(REQUIREMENT): A single stretch of the material below is to be transcribed exactly, starting at the line with "2014 - Мобиторг снова лучший партнёр!!!" and ending after the line with "Крупный дистрибьютор мяса".

(GIVEN RECORDS):
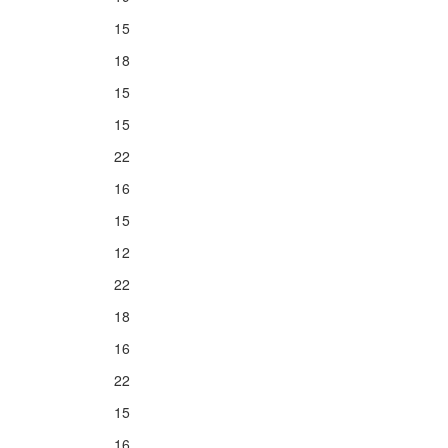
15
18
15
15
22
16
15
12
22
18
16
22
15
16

...

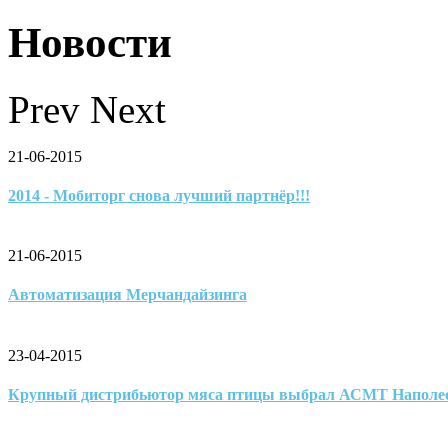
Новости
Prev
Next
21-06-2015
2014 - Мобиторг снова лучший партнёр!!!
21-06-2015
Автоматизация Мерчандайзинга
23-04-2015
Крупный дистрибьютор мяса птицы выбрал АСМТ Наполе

(WRITTEN RESPONSE):
2014 - Мобиторг снова лучший партнёр!!!
21-06-2015
Автоматизация Мерчандайзинга
23-04-2015
Крупный дистрибьютор мяса птицы выбрал АСМТ Наполе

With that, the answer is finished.